• _Your task_
Start at the top of the records and, please, print each line exactly through the line that contains "Task: Click on the 水無月 稽古科目", leaving out all pictures.

Pixel coordinate grounding data
════
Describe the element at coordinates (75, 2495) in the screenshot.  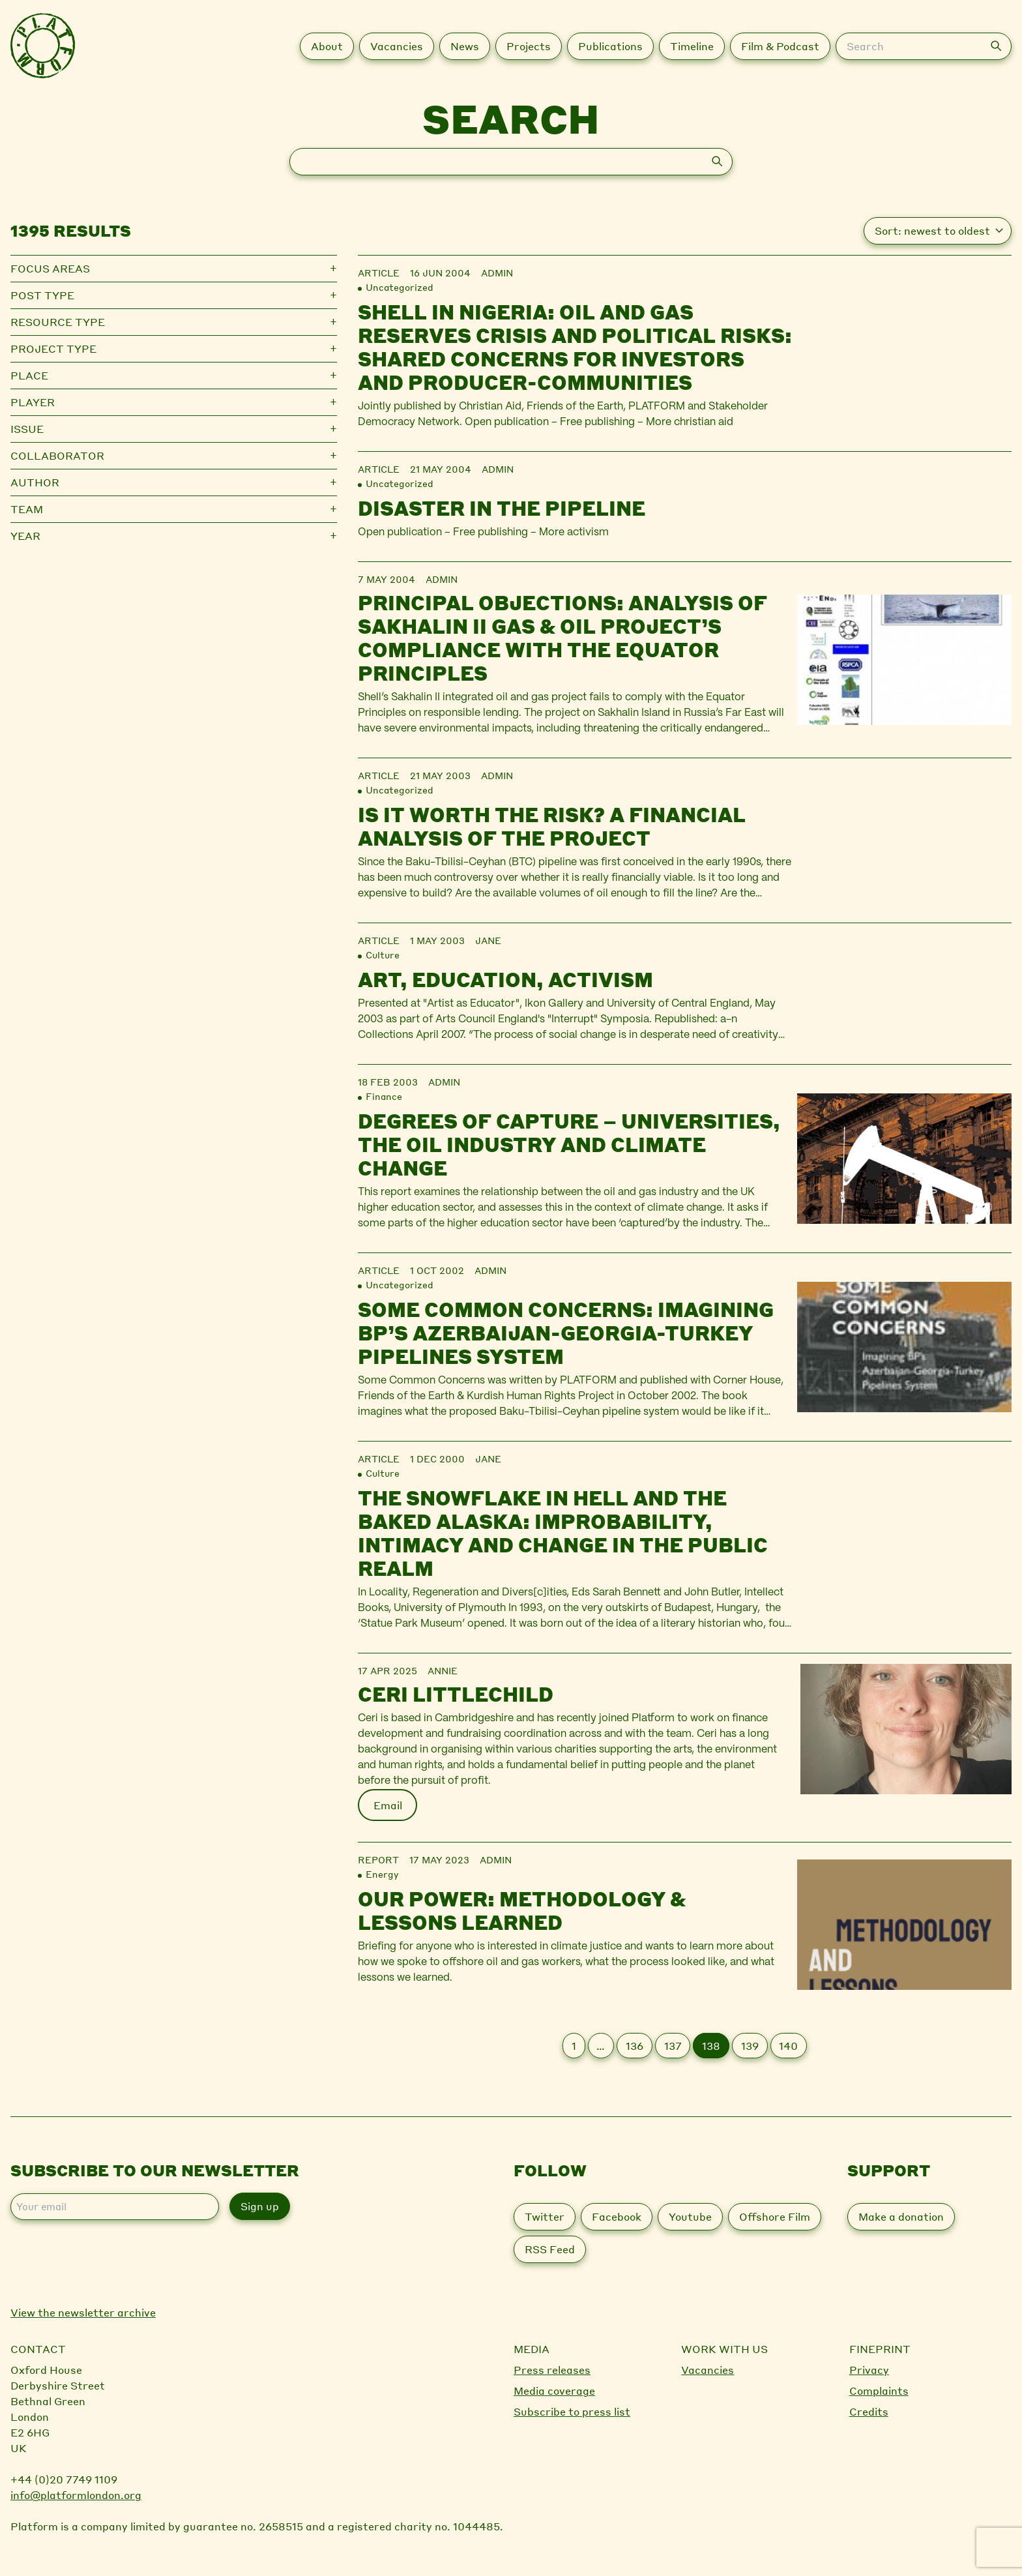
I see `info@platformlondon.org` at that location.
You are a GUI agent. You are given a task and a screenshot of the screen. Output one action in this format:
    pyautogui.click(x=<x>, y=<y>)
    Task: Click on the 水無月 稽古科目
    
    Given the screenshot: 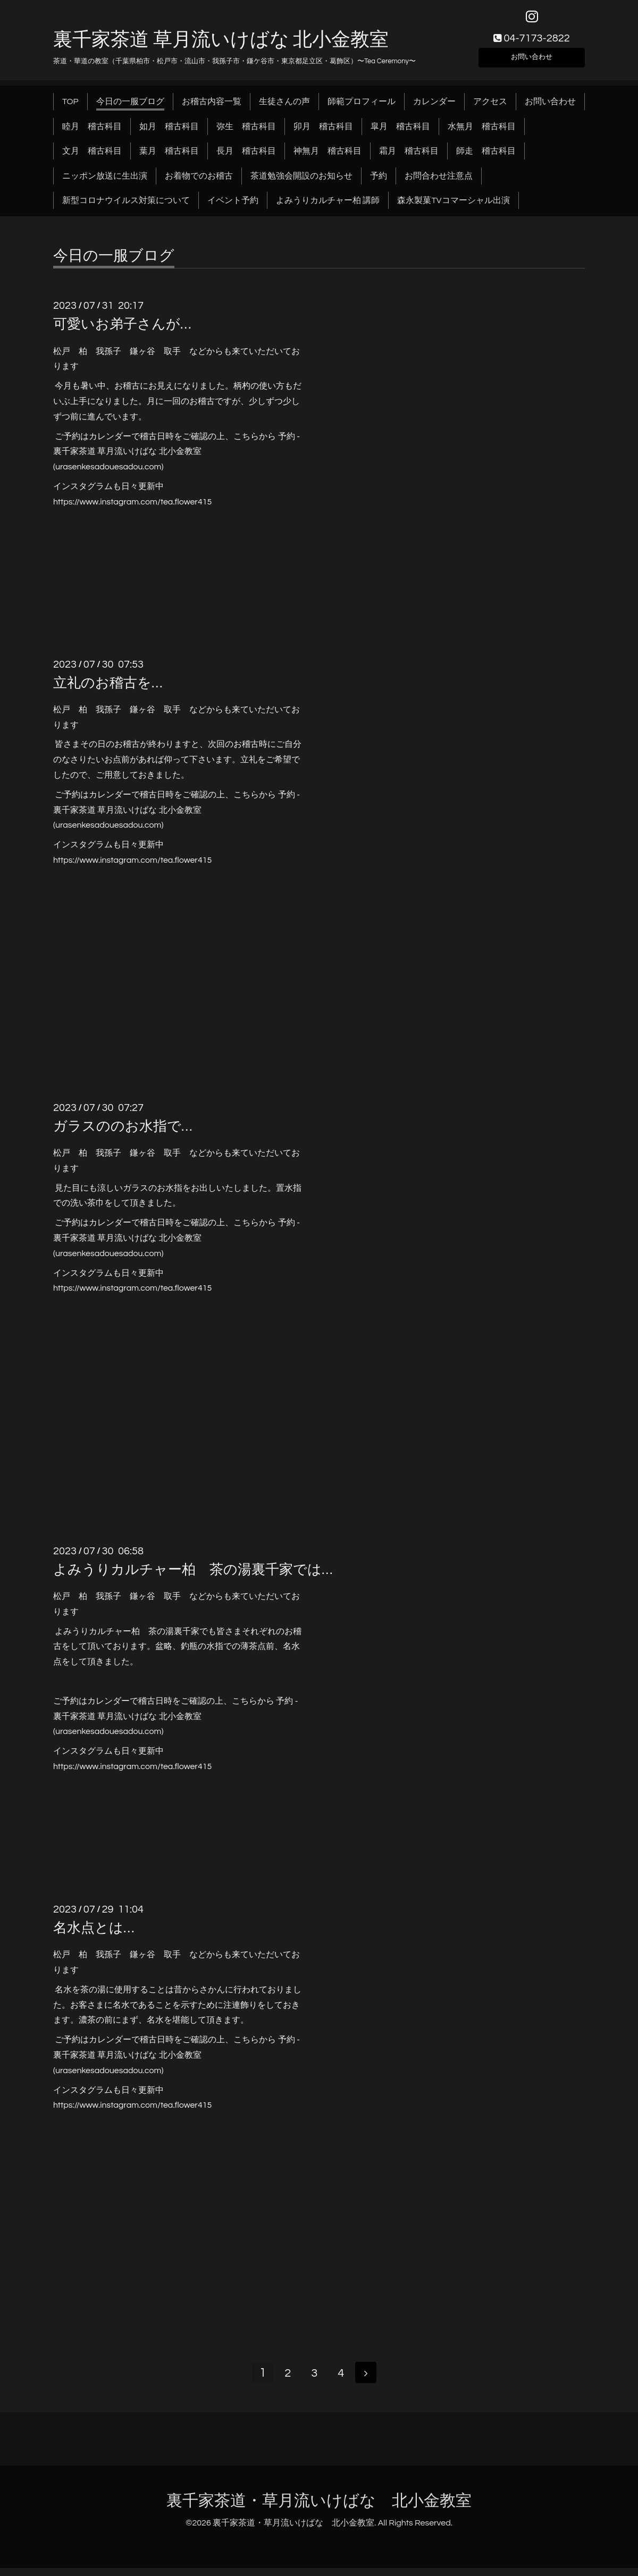 What is the action you would take?
    pyautogui.click(x=482, y=133)
    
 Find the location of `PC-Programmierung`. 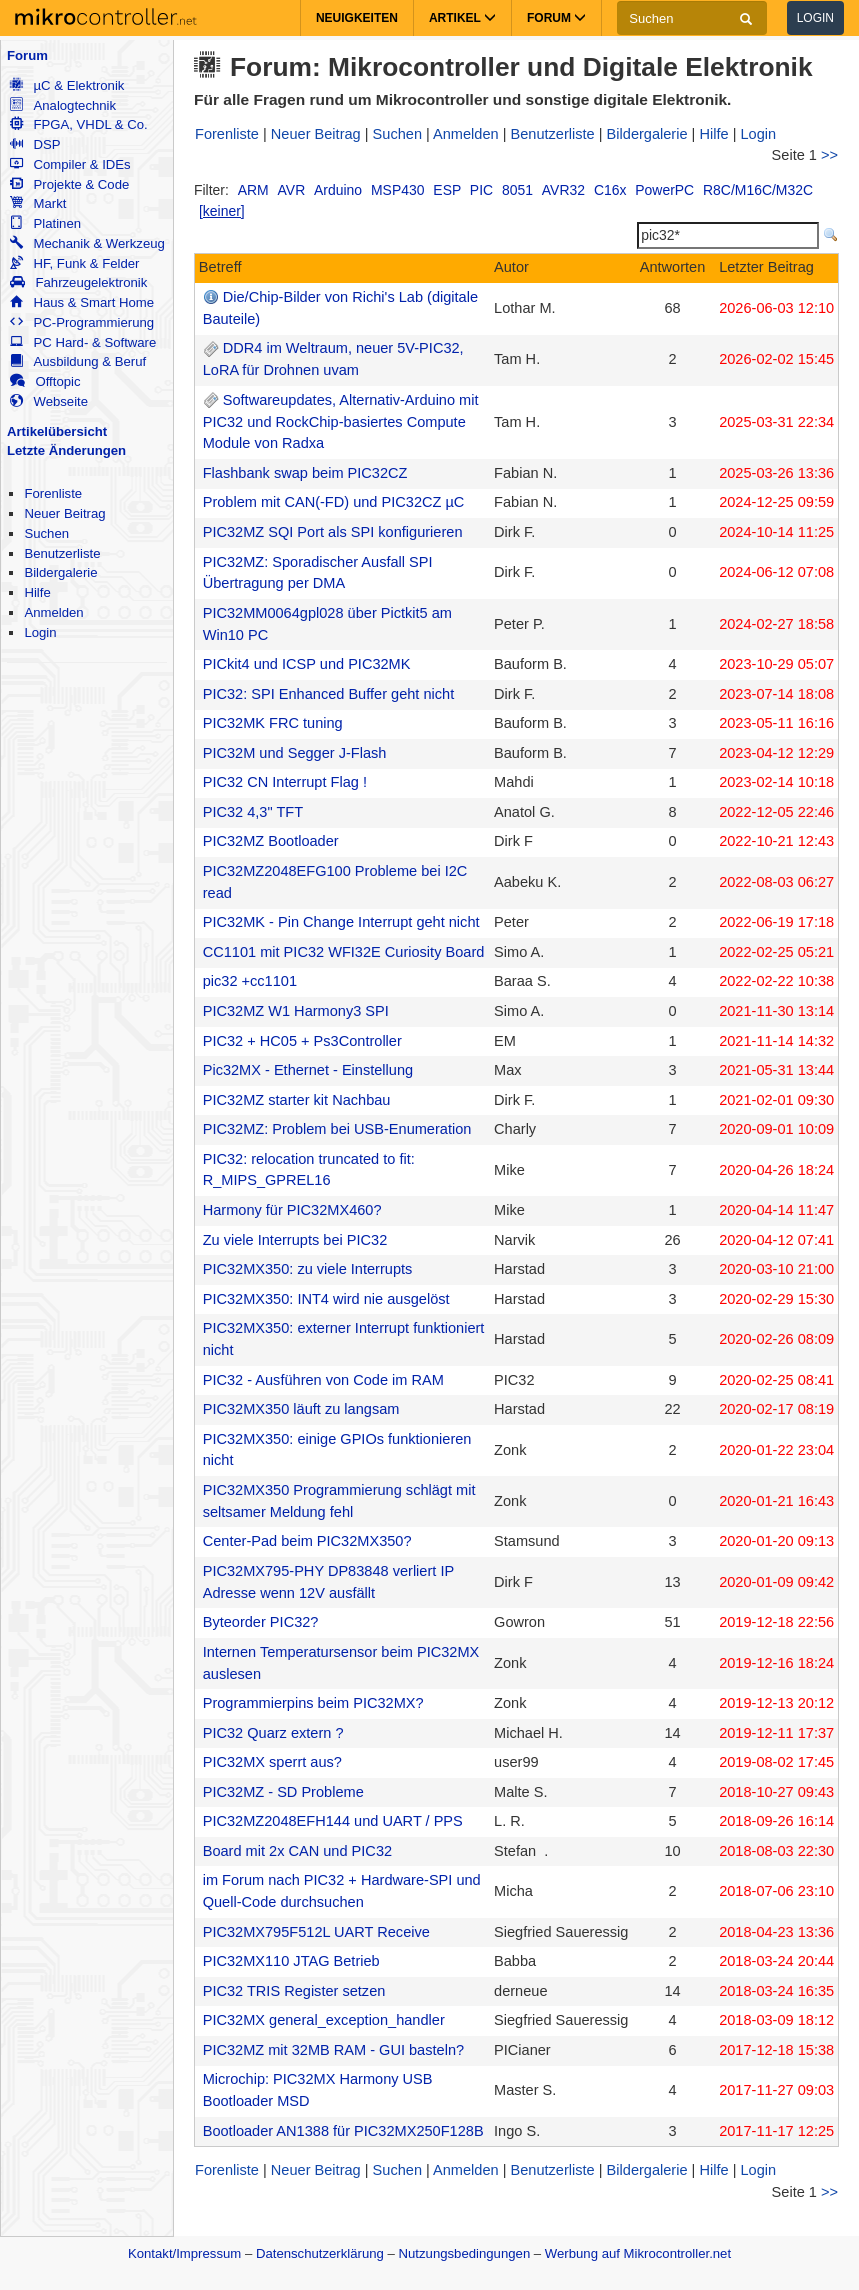

PC-Programmierung is located at coordinates (82, 322).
════
• _Finished exercise_
Describe the element at coordinates (75, 2495) in the screenshot.  
I see `info@platformlondon.org` at that location.
You are a GUI agent. You are given a task and a screenshot of the screen. Output one action in this format:
    pyautogui.click(x=<x>, y=<y>)
    Task: Click on the 水無月 稽古科目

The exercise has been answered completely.